Directions -> Return every line of the listing that includes the string "foster".

Given records ->
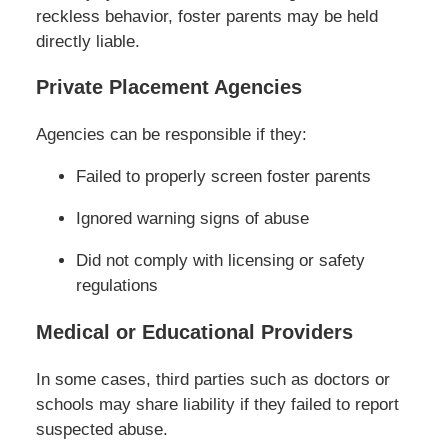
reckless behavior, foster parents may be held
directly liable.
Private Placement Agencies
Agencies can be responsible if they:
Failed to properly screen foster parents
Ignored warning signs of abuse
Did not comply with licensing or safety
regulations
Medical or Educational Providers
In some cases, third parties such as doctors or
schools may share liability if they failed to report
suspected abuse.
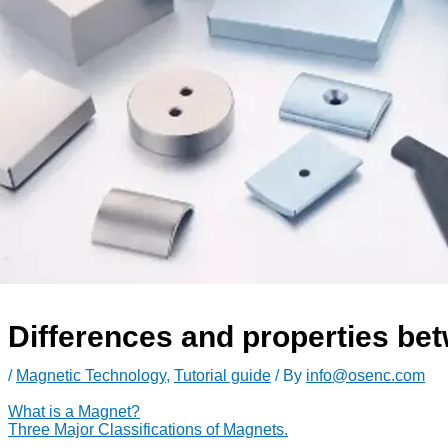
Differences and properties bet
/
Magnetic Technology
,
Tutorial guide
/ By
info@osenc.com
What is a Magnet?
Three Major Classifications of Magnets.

Result for this exercise ->
reckless behavior, foster parents may be held
Failed to properly screen foster parents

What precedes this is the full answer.